First-Order Methods for Distributionally Robust Mixed-Integer Optimization

Date: February 26, 2026

Presentation about a Frank-Wolfe approach for Wasserstein distributionally robust optimization for combinatorial problems, also presented on February 10, 2026 at AIRO Young Workshop, Padova, Italy. Slides

We consider a general class of combinatorial optimization problems in which some imput data are only partly observed or subject to estimation errors. The problem can be written as a function of a scenario \(\xi\in\Xi\):

\(\underset{z\in\mathcal{Z}}{\text{minimize}}\quad f(z,\xi),\)

where \(\mathcal{Z}\) is the mixed-integer set of decision variables and \(f(z,\xi)\) is the optimal value of the combinatorial problem under scenario \(\xi\) for \(\Xi\subseteq\mathbb{R}^d\) the set of all possible scenarios of the uncertain data. For example, in a facility location problem with uncertain demand, \(\mathcal{Z}\) would be the set of facility opening vectors and \(f(z,\xi)\) the optimal value for the opening \(z\) under demand \(\xi\), which can itself be a convex program.

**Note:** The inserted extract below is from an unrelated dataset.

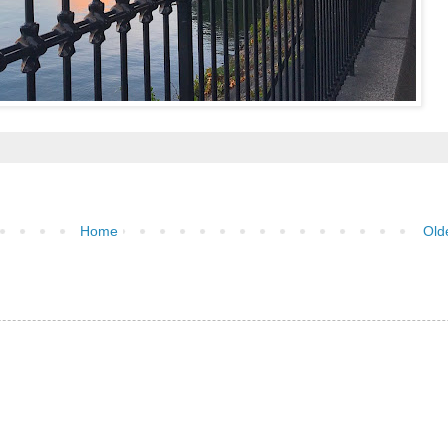
Home
Old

Assuming that the data follows an unknown probability distribution \(\mathbb{P}\), the ideal goal is to choose \(z\) to minimize the expected value \({\mathbb{E}}[f(z,\cdot)]\). When the probability distribution of uncertain parameters is unknown, one typically relies on a finite historical dataset \(\lbrace\widehat{\xi}_1,\dots,\widehat{\xi}_N\rbrace\subset\Xi\) to infer plausible distributions. Using the empirical measure \(\widehat{\mathbb{P}}_N\), data driven models typically relies on empirical risk minimization

\(\min_{z\in\mathcal{Z}}\dfrac{1}{N}\displaystyle\sum^N_{i=1}f\left(z,\widehat{\xi}_i\right).\)

However, this approach can fail in the case where \(N\) is small or when the deployment data differs from the training data. In this context, Wasserstein Distributionally Robust Optimization (WDRO) has become a powerful framework, by its nice modeling and generalisation properties [Esfahani and Kuhn, 2018, Le and Malick, 2024, Wiesemann, 2014]: we minimize the expected value of \(f(z,\cdot)\) under the worst-case distribution within a neighborhood of the empirical measure \(\widehat{\mathbb{P}}_N\). This leads to the problem:

\(\min_{z\in\mathcal{Z}} \sup_{\mathbb{Q}\in\mathrm{Proba}\left(\Xi\times\Xi\right)}\mathbb{E}_{\zeta\sim\mathbb{Q}}\left[f(,\zeta)\right]\)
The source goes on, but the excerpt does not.